Multi-period Learning for Financial Time Series Forecasting
Xu Zhang, Zhengang Huang, Yunzhi Wu, Xun Lu, Erpeng Qi, Yunkai Chen, Zhongya Xue, Qitong Wang, Peng Wang, Wei Wang
TL;DR
The paper addresses the challenge of financial time series forecasting by leveraging multi-period inputs that capture short-, medium-, and long-term information. It proposes the Multi-period Learning Framework (MLF), which integrates three novel components—Inter-period Redundancy Filtering (IRF), Multi-period self-Adaptive Patching (MAP), and Learnable Weighted-average Integration (LWI)—along with a Patch Squeeze module to enhance efficiency. Through experiments on fund sales data and public TSF datasets, MLF consistently outperforms both single-period baselines and existing multi-period methods, while also delivering notable efficiency gains and successful deployment in a production setting.
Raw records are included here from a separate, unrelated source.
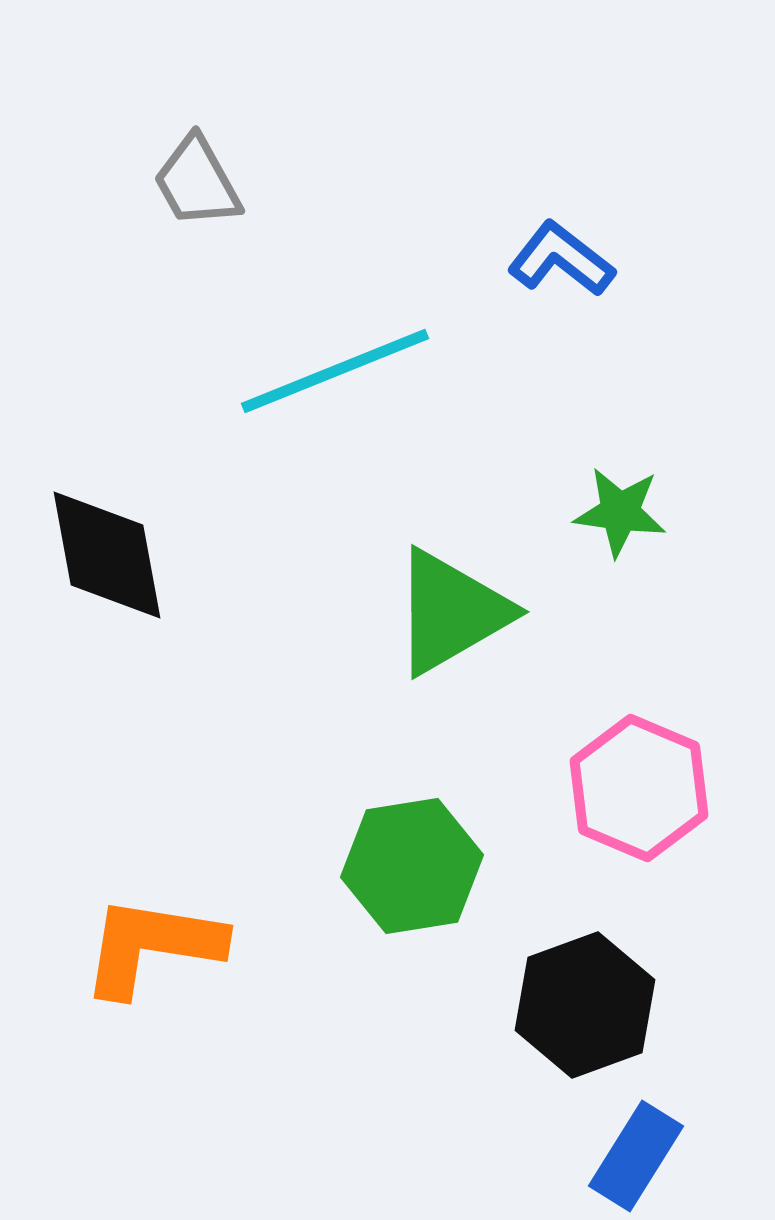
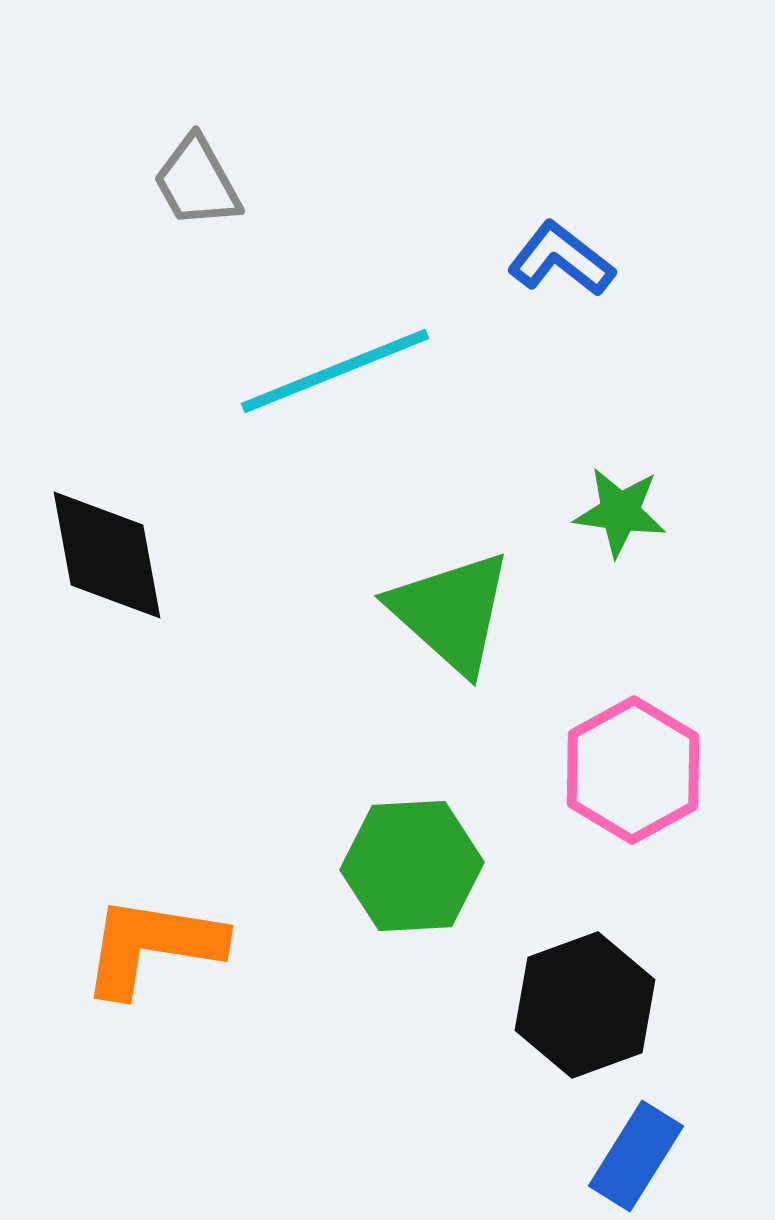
green triangle: rotated 48 degrees counterclockwise
pink hexagon: moved 6 px left, 18 px up; rotated 8 degrees clockwise
green hexagon: rotated 6 degrees clockwise
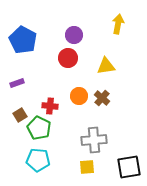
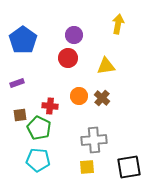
blue pentagon: rotated 8 degrees clockwise
brown square: rotated 24 degrees clockwise
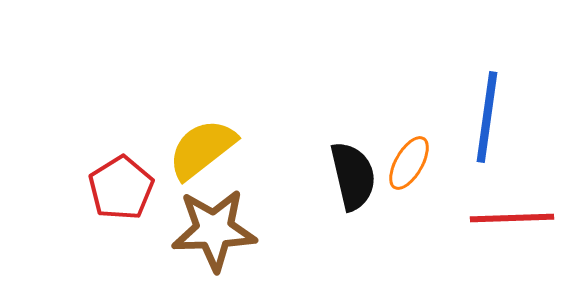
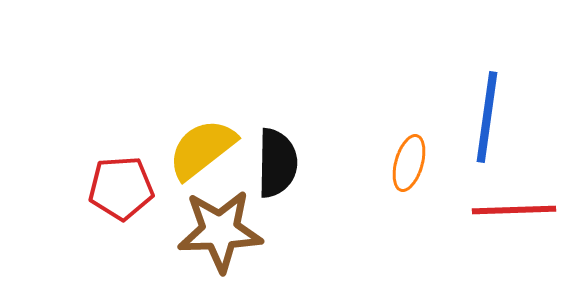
orange ellipse: rotated 14 degrees counterclockwise
black semicircle: moved 76 px left, 13 px up; rotated 14 degrees clockwise
red pentagon: rotated 28 degrees clockwise
red line: moved 2 px right, 8 px up
brown star: moved 6 px right, 1 px down
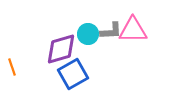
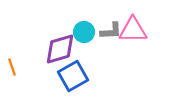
cyan circle: moved 4 px left, 2 px up
purple diamond: moved 1 px left
blue square: moved 2 px down
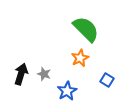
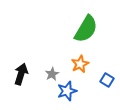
green semicircle: rotated 76 degrees clockwise
orange star: moved 6 px down
gray star: moved 8 px right; rotated 24 degrees clockwise
blue star: rotated 12 degrees clockwise
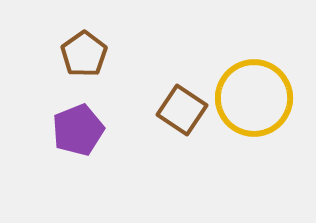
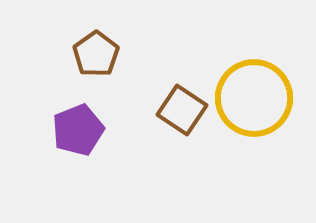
brown pentagon: moved 12 px right
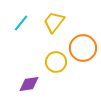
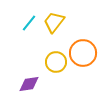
cyan line: moved 8 px right
orange circle: moved 5 px down
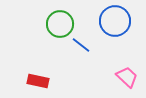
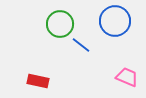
pink trapezoid: rotated 20 degrees counterclockwise
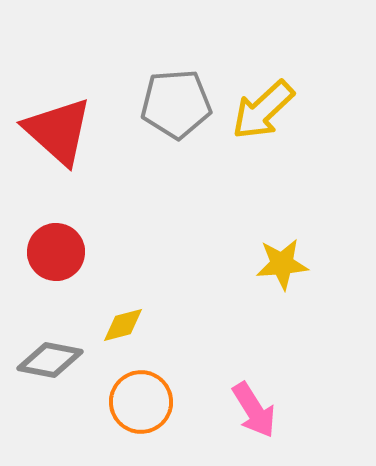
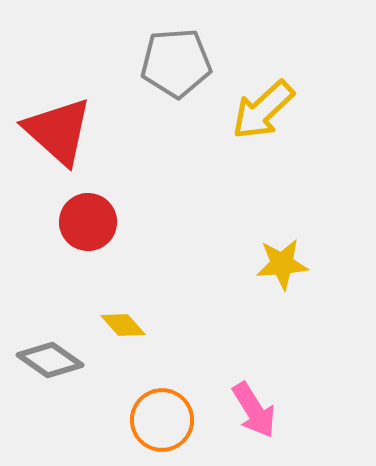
gray pentagon: moved 41 px up
red circle: moved 32 px right, 30 px up
yellow diamond: rotated 63 degrees clockwise
gray diamond: rotated 24 degrees clockwise
orange circle: moved 21 px right, 18 px down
These results demonstrate the practicality of multi-period designs for accurate and efficient financial forecasting.
Abstract
Time series forecasting is important in finance domain. Financial time series (TS) patterns are influenced by both short-term public opinions and medium-/long-term policy and market trends. Hence, processing multi-period inputs becomes crucial for accurate financial time series forecasting (TSF). However, current TSF models either use only single-period input, or lack customized designs for addressing multi-period characteristics. In this paper, we propose a Multi-period Learning Framework (MLF) to enhance financial TSF performance. MLF considers both TSF's accuracy and efficiency requirements. Specifically, we design three new modules to better integrate the multi-period inputs for improving accuracy: (i) Inter-period Redundancy Filtering (IRF), that removes the information redundancy between periods for accurate self-attention modeling, (ii) Learnable Weighted-average Integration (LWI), that effectively integrates multi-period forecasts, (iii) Multi-period self-Adaptive Patching (MAP), that mitigates the bias towards certain periods by setting the same number of patches across all periods. Furthermore, we propose a Patch Squeeze module to reduce the number of patches in self-attention modeling for maximized efficiency. MLF incorporates multiple inputs with varying lengths (periods) to achieve better accuracy and reduces the costs of selecting input lengths during training. The codes and datasets are available at https://github.com/Meteor-Stars/MLF.